KULITINTA.ID, JAKARTA – Kementerian Komunikasi dan Informatika (Kemkominfo) mengimbau warganet dan masyarakat tidak menyebarluaskan atau memviralkan foto, gambar, dan video berisi aksi penembakan brutal yang terjadi di dua masjid di Selandia Baru.

” Kementerian Kominfo mendorong agar masyarakat memperhatikan dampak penyebaran konten berupa foto, gambar atau video yang dapat memberi oksigen bagi tujuan aksi kekerasan, yaitu membuat ketakutan di masyarakat,” kata Plt Kepala Biro Humas Kemenkominfo, Ferdinandus Setu, Jumat, 15 Maret 2019.

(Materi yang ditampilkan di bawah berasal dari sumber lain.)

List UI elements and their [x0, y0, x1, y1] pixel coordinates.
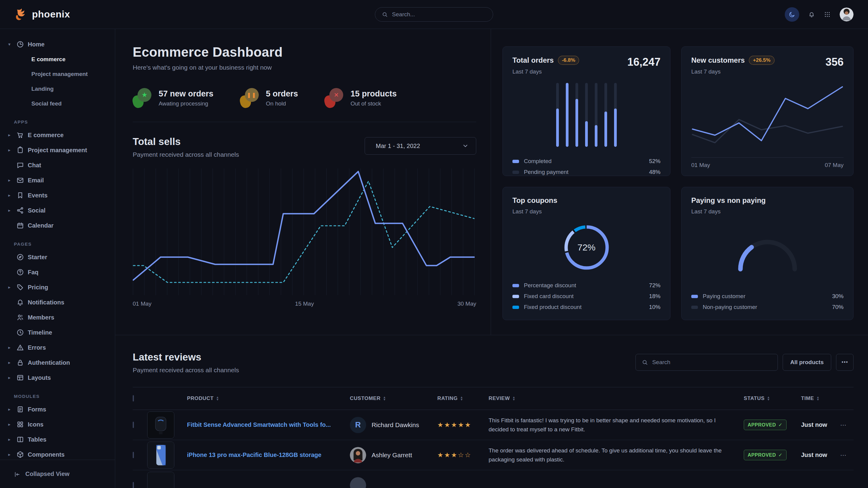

Ferdinandus mengingatkan, konten video yang mengandung aksi kekerasan dianggap melanggar Undang-undang Nomor 19 Tahun 2016 tentang Perubahan atas UU No 11 Tahun 2008 tentang Informasi dan Transaksi Elektronik.

Sejak munculnya pemberitaan aksi penembakan di Selandia Baru, rencananya Kementerian Kominfo akan memantau dan mencari situs dan akun yang menyebar foto dan video kekerasan tersebut. Salah satunya dilakukan menggunakan mesin AIS yang akan memeriksa unggahan setiap dua jam sekali.

“Selain itu, Kementerian Kominfo juga bekerja sama dengan Polri untuk menelusuri akun-akun yang menyebarkan konten negatif berupa aksi kekerasan,” ujar dia.